• WHAT IS NEEDED: Lift out all lines below that contain "Goldstandards".

• EXERCISE INPUTS:

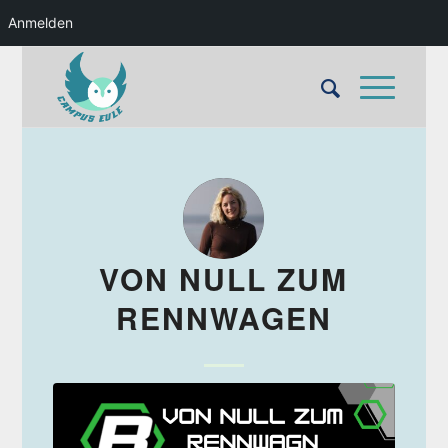
Anmelden
VON NULL ZUM
RENNWAGEN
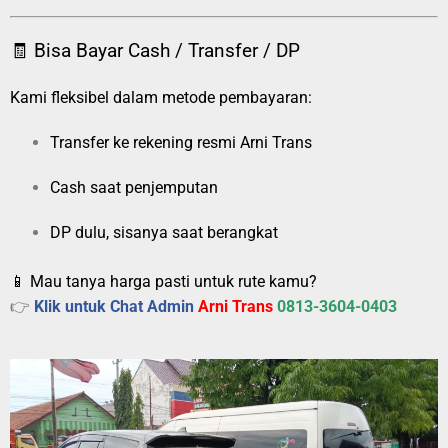
🧾 Bisa Bayar Cash / Transfer / DP
Kami fleksibel dalam metode pembayaran:
Transfer ke rekening resmi Arni Trans
Cash saat penjemputan
DP dulu, sisanya saat berangkat
📱 Mau tanya harga pasti untuk rute kamu?
👉
Klik untuk Chat Admin
Arni Trans
0813-3604-0403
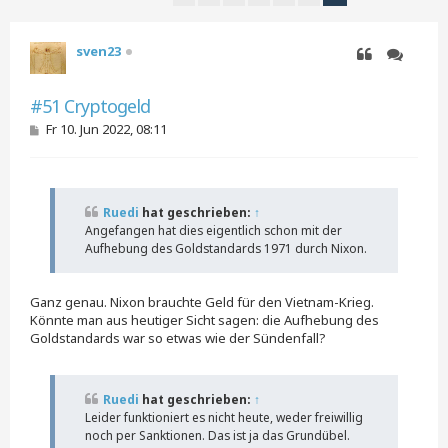
Vorherige
sven23
Zitieren
Zitieren
#51 Cryptogeld
B
Fr 10. Jun 2022, 08:11
e
i
t
r
a
Ruedi
hat geschrieben:
↑
g
Angefangen hat dies eigentlich schon mit der
Aufhebung des Goldstandards 1971 durch Nixon.
Ganz genau. Nixon brauchte Geld für den Vietnam-Krieg.
Könnte man aus heutiger Sicht sagen: die Aufhebung des
Goldstandards war so etwas wie der Sündenfall?
Ruedi
hat geschrieben:
↑
Leider funktioniert es nicht heute, weder freiwillig
noch per Sanktionen. Das ist ja das Grundübel.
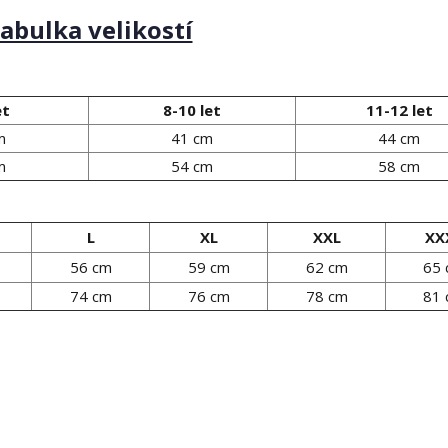
abulka velikostí
et
8-10 let
11-12 let
m
41 cm
44 cm
m
54 cm
58 cm
L
XL
XXL
XX
56 cm
59 cm
62 cm
65
74 cm
76 cm
78 cm
81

• SOLUTION TO THIS TASK:
Aufhebung des Goldstandards 1971 durch Nixon.
Goldstandards war so etwas wie der Sündenfall?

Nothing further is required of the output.